Cette photo effrayante, qui montre Alireza Rejaee alité dans un hôpital, l’air fragile sous les pansements qui recouvrent la moitié de son visage, résume la cruauté du système pénal iranien et met une fois de plus en lumière la brutalité des traitements réservés aux prisonniers d’opinion dans les centres de détention du pays.
L’histoire d’Alireza Rejaee n’est malheureusement pas un cas isolé en Iran, où les autorités jouent avec la santé et la vie des prisonniers en faisant fi de leurs besoins médicaux. Les personnes détenues en raison de leurs activités militantes pacifiques sont particulièrement visées.

Dans un cas similaire en avril 2016, Omid Kokabee, un physicien de 33 ans condamné à dix ans de prison, a dû subir une ablation du rein droit, gravement abîmé des suites d’un cancer.
Il s’était plaint de troubles rénaux pendant près de cinq ans, mais les autorités ont systématiquement refusé qu’il suive un traitement en dehors de la prison et ont rejeté ses demandes de libération pour raisons médicales.

Dans un rapport publié en juin 2016,Amnesty International a révélé que les autorités carcérales iraniennes, non contentes de reporter délibérément ou de refuser des soins médicaux spécialisés urgents à des prisonniers d’opinion, avaient régulièrement minimisé ou ignoré la gravité de leurs troubles médicaux, qu’elles avaient traité de graves affections avec de simples analgésiques et empêché des traitements essentiels.

Les prisons iraniennes sont célèbres pour leurs conditions particulièrement dures. Les détenus sont généralement enfermés dans des cellules surpeuplées, insalubres et mal ventilées. Ces conditions, associées au refus de soins médicaux adéquats, aggravent souvent les affections dont souffraient déjà les personnes emprisonnées ou contribuent à l’apparition de nouveaux problèmes médicaux. Cela provoque des dommages irréversibles à leur santé.

Plus récemment, des informations inquiétantes sont parvenues de la prison de Rajai Shahr, à Karaj, près de Téhéran, où les autorités refusent l’accès à des soins médicaux à plus d’une douzaine de personnes qui ont entamé une grève de la faim le 30 juillet pour protester contre des conditions de détention inhumaines. Ces prisonniers affirment qu’ils se trouvent dans un secteur de la prison où les fenêtres sont couvertes de plaques de métal et où il n’y a pas de système de ventilation. Ils doivent dormir à même le sol, ne bénéficient pas d’un accès suffisant à de l’eau potable ni à de la nourriture et ne sont pas autorisés à appeler leurs familles.
La santé de plusieurs d’entre eux s’est détériorée et, au cours des derniers jours, certains se sont évanouis ou ont brièvement perdu connaissance.

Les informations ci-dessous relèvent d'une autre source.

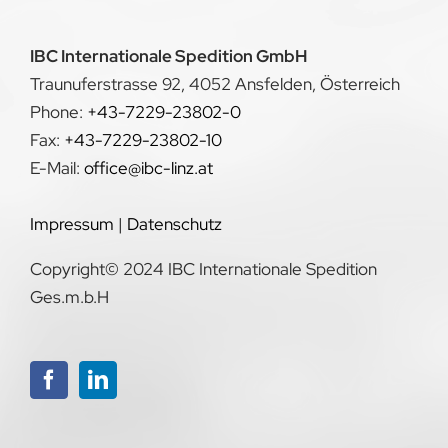
IBC Internationale Spedition GmbH
Traunuferstrasse 92, 4052 Ansfelden, Österreich
Phone:
+43-7229-23802-0
Fax:
+43-7229-23802-10
E-Mail:
office@ibc-linz.at
Impressum
|
Datenschutz
Copyright© 2024 IBC Internationale Spedition
Ges.m.b.H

Selon les familles des détenus en grève de la faim, le directeur de la prison a ordonné aux médecins de l’établissement de ne pas fournir de soins médicaux supplémentaires à ces détenus et de ne pas surveiller leur état de santé.

En représailles à leur protestation pacifique, certains de ces prisonniers ont été placés à l’isolement pendant plusieurs jours. Onze d’entre eux ont depuis été inculpés pour différents types d’« insulte au guide suprême » et risquent des peines de prison supplémentaires.

Dans de nombreux cas, les autorités ont délibérément refusé des soins médicaux pour punir des prisonniers, leur causer des douleurs et des souffrances ou leur arracher des « aveux ». Selon le droit international, ce traitement s’apparente à de la torture, dont les auteurs doivent être poursuivis pénalement.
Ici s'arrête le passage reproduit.